Task description |
Below are the records. Retype, exactly, the lines from the first through the line with "professionals so that", and leave out the pictures.
#### Data for analysis
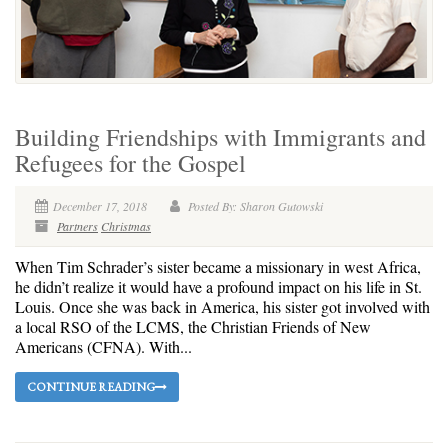
Building Friendships with Immigrants and
Refugees for the Gospel
December 17, 2018
Posted By: Sharon Gutowski
Partners
Christmas
When Tim Schrader’s sister became a missionary in west Africa,
he didn’t realize it would have a profound impact on his life in St.
Louis. Once she was back in America, his sister got involved with
a local RSO of the LCMS, the Christian Friends of New
Americans (CFNA). With...
CONTINUE READING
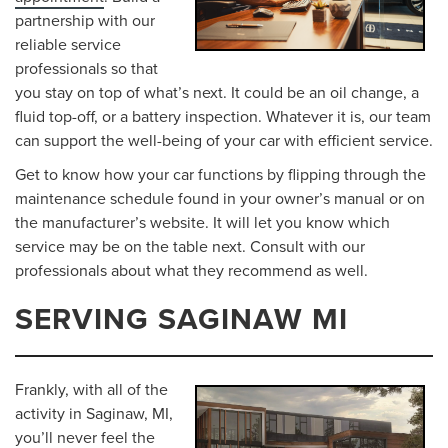
partnership with our
reliable service
professionals so that
you stay on top of what’s next. It could be an oil change, a
fluid top-off, or a battery inspection. Whatever it is, our team
can support the well-being of your car with efficient service.
Get to know how your car functions by flipping through the
maintenance schedule found in your owner’s manual or on
the manufacturer’s website. It will let you know which
service may be on the table next. Consult with our
professionals about what they recommend as well.
SERVING SAGINAW MI
Frankly, with all of the
activity in Saginaw, MI,
you’ll never feel the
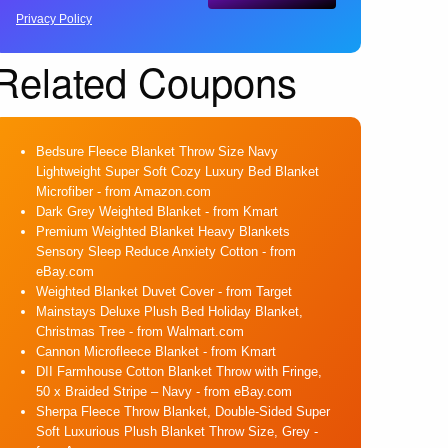
Privacy Policy
Related Coupons
Bedsure Fleece Blanket Throw Size Navy
Lightweight Super Soft Cozy Luxury Bed Blanket
Microfiber
- from Amazon.com
Dark Grey Weighted Blanket
- from Kmart
Premium Weighted Blanket Heavy Blankets
Sensory Sleep Reduce Anxiety Cotton
- from
eBay.com
Weighted Blanket Duvet Cover
- from Target
Mainstays Deluxe Plush Bed Holiday Blanket,
Christmas Tree
- from Walmart.com
Cannon Microfleece Blanket
- from Kmart
DII Farmhouse Cotton Blanket Throw with Fringe,
50 x Braided Stripe – Navy
- from eBay.com
Sherpa Fleece Throw Blanket, Double-Sided Super
Soft Luxurious Plush Blanket Throw Size, Grey
-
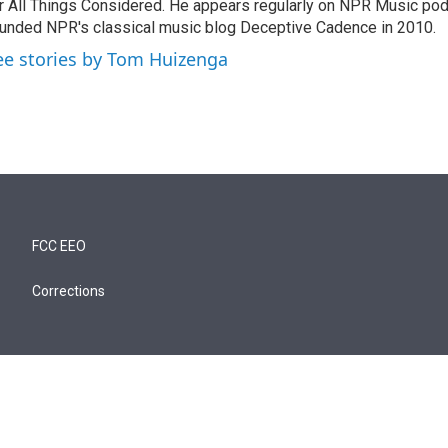
r All Things Considered. He appears regularly on NPR Music po
unded NPR's classical music blog Deceptive Cadence in 2010.
ee stories by Tom Huizenga
FCC EEO
Corrections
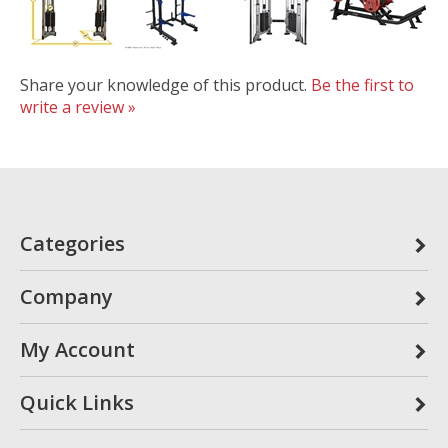
Share your knowledge of this product.
Be the first to
write a review »
Categories
Company
My Account
Quick Links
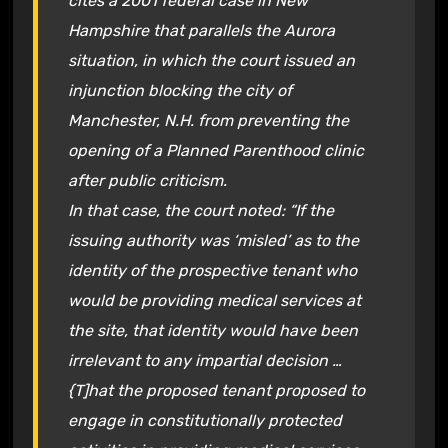
cites a 2001 federal case in New
Hampshire that parallels the Aurora
situation, in which the court issued an
injunction blocking the city of
Manchester, N.H. from preventing the
opening of a Planned Parenthood clinic
after public criticism.
In that case, the court noted: “If the
issuing authority was ‘misled’ as to the
identity of the prospective tenant who
would be providing medical services at
the site, that identity would have been
irrelevant to any impartial decision …
{T]hat the proposed tenant proposed to
engage in constitutionally protected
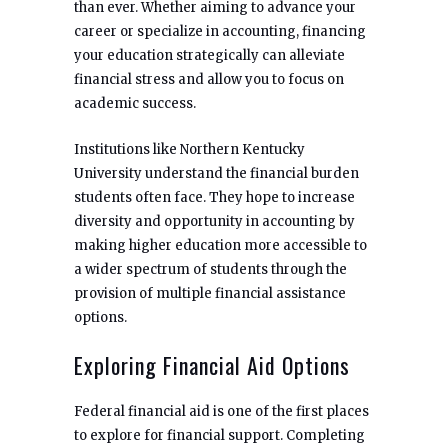
than ever. Whether aiming to advance your
career or specialize in accounting, financing
your education strategically can alleviate
financial stress and allow you to focus on
academic success.
Institutions like Northern Kentucky
University understand the financial burden
students often face. They hope to increase
diversity and opportunity in accounting by
making higher education more accessible to
a wider spectrum of students through the
provision of multiple financial assistance
options.
Exploring Financial Aid Options
Federal financial aid is one of the first places
to explore for financial support. Completing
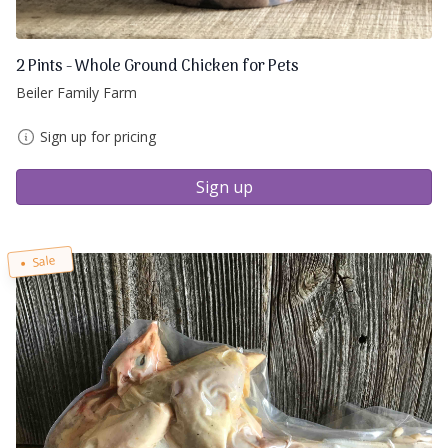
2 Pints - Whole Ground Chicken for Pets
Beiler Family Farm
Sign up for pricing
Sign up
Sale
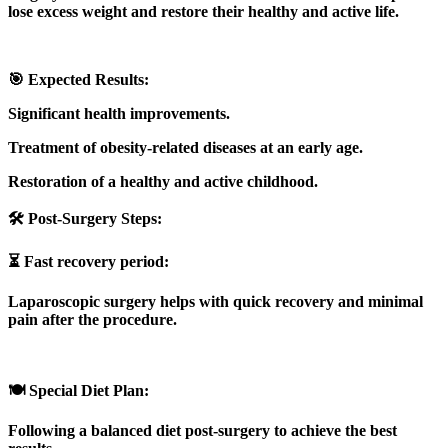
lose excess weight and restore their healthy and active life.
🎯 Expected Results:
Significant health improvements.
Treatment of obesity-related diseases at an early age.
Restoration of a healthy and active childhood.
🛠️ Post-Surgery Steps:
⏳ Fast recovery period:
Laparoscopic surgery helps with quick recovery and minimal
pain after the procedure.
🍽️ Special Diet Plan:
Following a balanced diet post-surgery to achieve the best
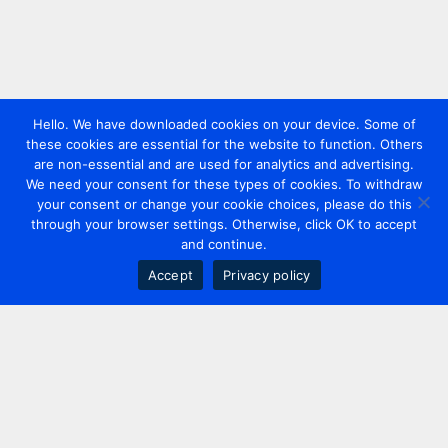
Hello. We have downloaded cookies on your device. Some of
these cookies are essential for the website to function. Others
are non-essential and are used for analytics and advertising.
We need your consent for these types of cookies. To withdraw
your consent or change your cookie choices, please do this
through your browser settings. Otherwise, click OK to accept
and continue.
Accept
Privacy policy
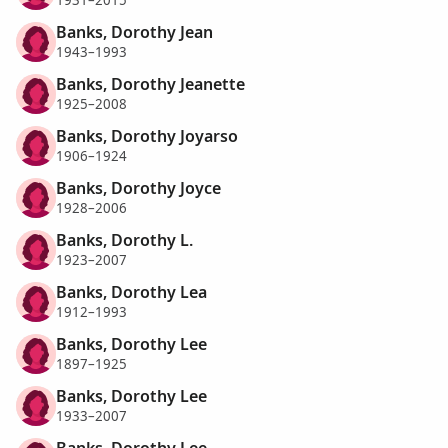
1931–2015
Banks, Dorothy Jean
1943–1993
Banks, Dorothy Jeanette
1925–2008
Banks, Dorothy Joyarso
1906–1924
Banks, Dorothy Joyce
1928–2006
Banks, Dorothy L.
1923–2007
Banks, Dorothy Lea
1912–1993
Banks, Dorothy Lee
1897–1925
Banks, Dorothy Lee
1933–2007
Banks, Dorothy Lee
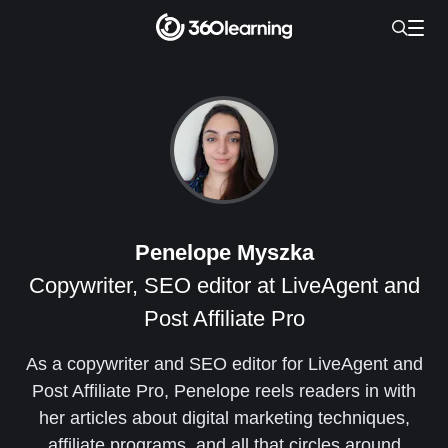
Penelope Myszka
Copywriter, SEO editor at LiveAgent and
Post Affiliate Pro
As a copywriter and SEO editor for LiveAgent and
Post Affiliate Pro, Penelope reels readers in with
her articles about digital marketing techniques,
affiliate programs, and all that circles around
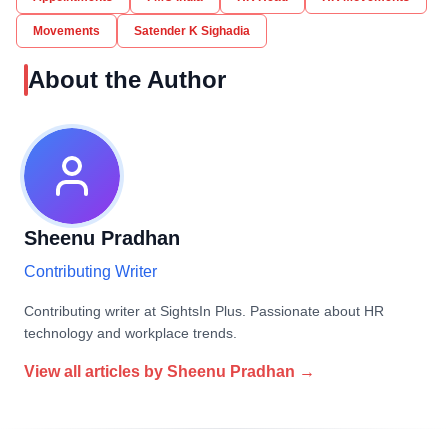
Movements
Satender K Sighadia
About the Author
Sheenu Pradhan
Contributing Writer
Contributing writer at SightsIn Plus. Passionate about HR
technology and workplace trends.
View all articles by
Sheenu Pradhan
→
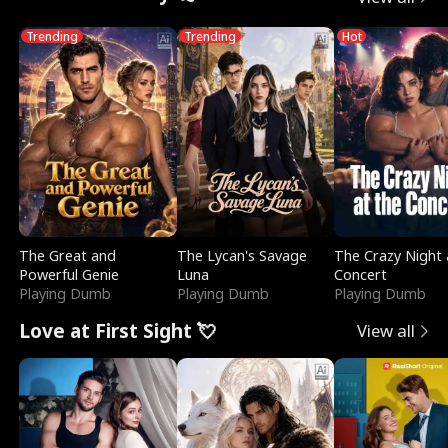
Trending
Trending
Hot
The Great and
The Lycan's Savage
The Crazy Night 
Powerful Genie
Luna
Concert
Playing Dumb
Playing Dumb
Playing Dumb
Love at First Sight 💘
View all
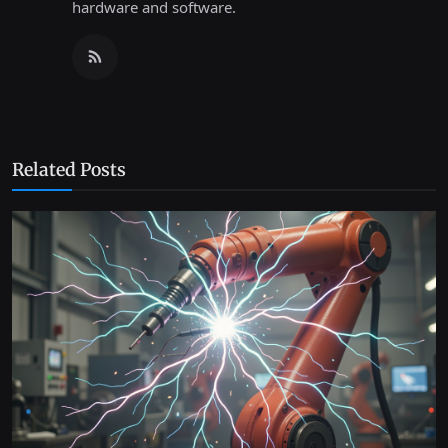
hardware and software.
Related Posts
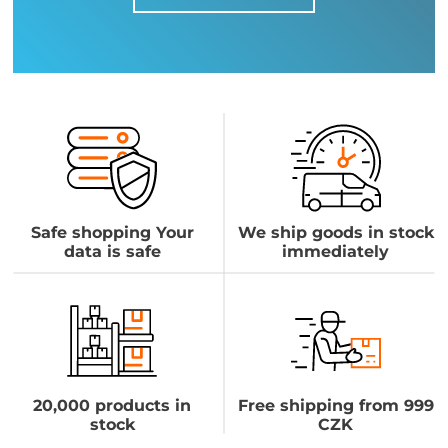
Safe shopping Your
We ship goods in stock
data is safe
immediately
20,000 products in
Free shipping from 999
stock
CZK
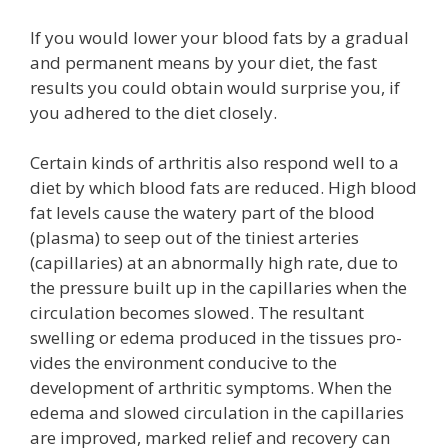
If you would lower your blood fats by a gradual
and permanent means by your diet, the fast
results you could obtain would surprise you, if
you adhered to the diet closely.
Certain kinds of arthritis also respond well to a
diet by which blood fats are reduced. High blood
fat levels cause the watery part of the blood
(plasma) to seep out of the tiniest arteries
(capillaries) at an abnormally high rate, due to
the pressure built up in the capillaries when the
circulation becomes slowed. The resultant
swelling or edema produced in the tissues pro-
vides the environment conducive to the
development of arthritic symptoms. When the
edema and slowed circulation in the capillaries
are improved, marked relief and recovery can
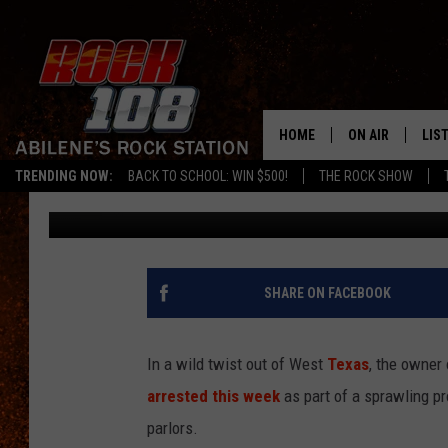
LUBBOCK RESTAURANT
PROSTITUTION INVEST
PARLORS
HOME
ON AIR
LIS
TRENDING NOW:
BACK TO SCHOOL: WIN $500!
THE ROCK SHOW
Chaz
Published: January 29, 2026
ALL DJS
LIS
SCHEDULE
MOB
SHARE ON FACEBOOK
In a wild twist out of West
Texas
, the owner
arrested this week
as part of a sprawling pr
parlors.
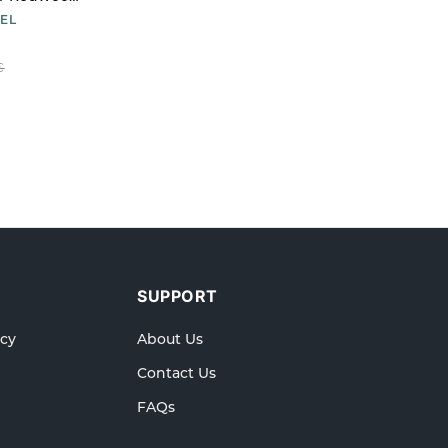
EL
€
SUPPORT
icy
About Us
Contact Us
FAQs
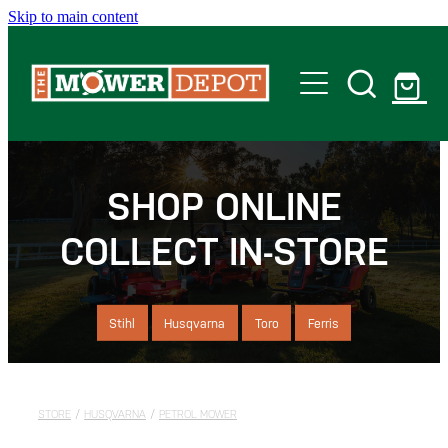
Skip to main content
Home
Shop
SHOP ONLINE
COLLECT IN-STORE
Servicing
Offers
Stihl
Husqvarna
Toro
Ferris
Locations
STORE
/
HUSQVARNA
/
PETROL MOWER
Contact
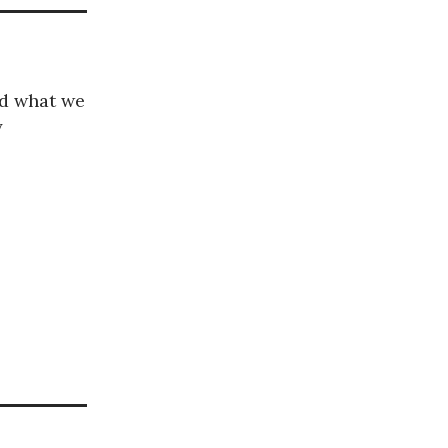
nd what we
y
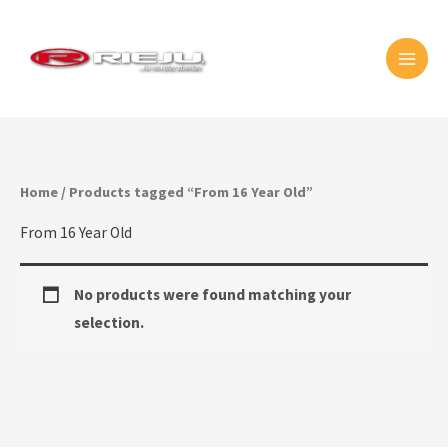
Skip
MAI
to
MEN
content
Home
/ Products tagged “From 16 Year Old”
From 16 Year Old
No products were found matching your
selection.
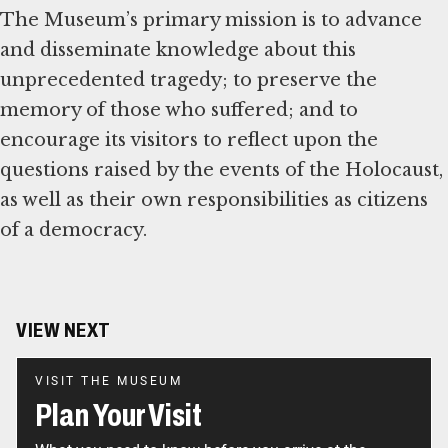
The Museum’s primary mission is to advance
and disseminate knowledge about this
unprecedented tragedy; to preserve the
memory of those who suffered; and to
encourage its visitors to reflect upon the
questions raised by the events of the Holocaust,
as well as their own responsibilities as citizens
of a democracy.
VIEW NEXT
VISIT THE MUSEUM
Plan Your Visit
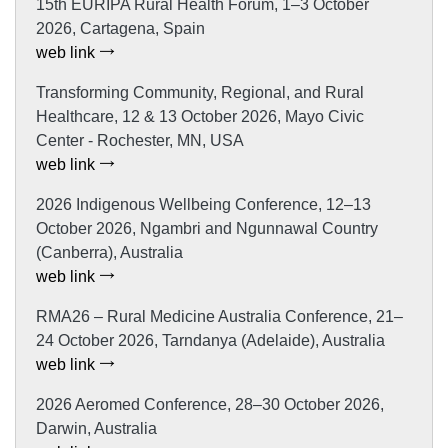
15th EURIPA Rural Health Forum, 1–3 October
2026, Cartagena, Spain
web link
Transforming Community, Regional, and Rural
Healthcare, 12 & 13 October 2026, Mayo Civic
Center - Rochester, MN, USA
web link
2026 Indigenous Wellbeing Conference, 12–13
October 2026, Ngambri and Ngunnawal Country
(Canberra), Australia
web link
RMA26 – Rural Medicine Australia Conference, 21–
24 October 2026, Tarndanya (Adelaide), Australia
web link
2026 Aeromed Conference, 28–30 October 2026,
Darwin, Australia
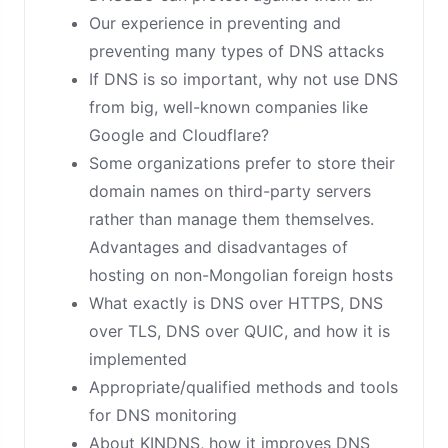
Our experience in preventing and
preventing many types of DNS attacks
If DNS is so important, why not use DNS
from big, well-known companies like
Google and Cloudflare?
Some organizations prefer to store their
domain names on third-party servers
rather than manage them themselves.
Advantages and disadvantages of
hosting on non-Mongolian foreign hosts
What exactly is DNS over HTTPS, DNS
over TLS, DNS over QUIC, and how it is
implemented
Appropriate/qualified methods and tools
for DNS monitoring
About KINDNS, how it improves DNS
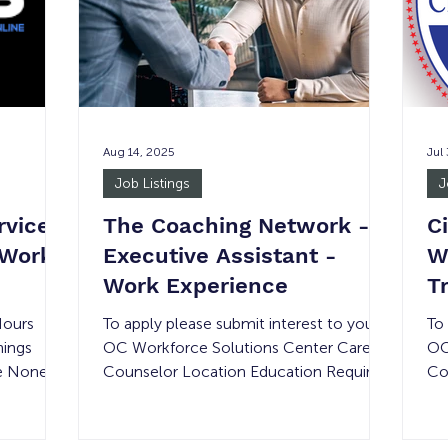
on
en
Juicers should be
breakfast,
ex
pr
Aug 14, 2025
Jul
Job Listings
J
rvices
The Coaching Network -
C
 Work
Executive Assistant -
W
Work Experience
T
Hours
To apply please submit interest to your
To
nings
OC Workforce Solutions Center Career
OC
e None 3
Counselor Location Education Required
Co
OLVED:
Compensation Experience Required #
Co
f a
of Openings Shift Details Remote None
of
e rate is
Minimum wage None 1 15-30 hours per
De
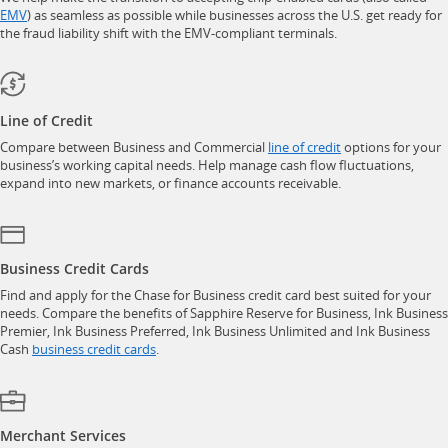
opens in a new window
EMV
) as seamless as possible while businesses across the U.S. get ready for
the fraud liability shift with the EMV-compliant terminals.
Line of Credit
opens in a new w
Compare between Business and Commercial
line of credit
options for your
business’s working capital needs. Help manage cash flow fluctuations,
expand into new markets, or finance accounts receivable.
Business Credit Cards
Find and apply for the Chase for Business credit card best suited for your
needs. Compare the benefits of Sapphire Reserve for Business, Ink Business
Premier, Ink Business Preferred, Ink Business Unlimited and Ink Business
opens in a new window
Cash
business credit cards
.
Merchant Services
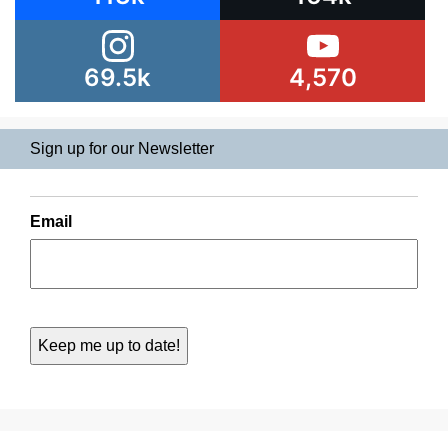
69.5k
4,570
Sign up for our Newsletter
Email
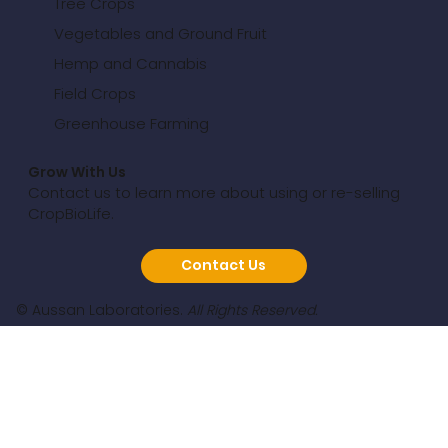
Tree Crops
Vegetables and Ground Fruit
Hemp and Cannabis
Field Crops
Greenhouse Farming
Grow With Us
Contact us to learn more about using or re-selling
CropBioLife.
Contact Us
© Aussan Laboratories.
All Rights Reserved.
########
Task solution |
Building Friendships with Immigrants and
Refugees for the Gospel
December 17, 2018
Posted By: Sharon Gutowski
Partners
Christmas
When Tim Schrader’s sister became a missionary in west Africa,
he didn’t realize it would have a profound impact on his life in St.
Louis. Once she was back in America, his sister got involved with
a local RSO of the LCMS, the Christian Friends of New
Americans (CFNA). With...
CONTINUE READING
partnership with our
reliable service
professionals so that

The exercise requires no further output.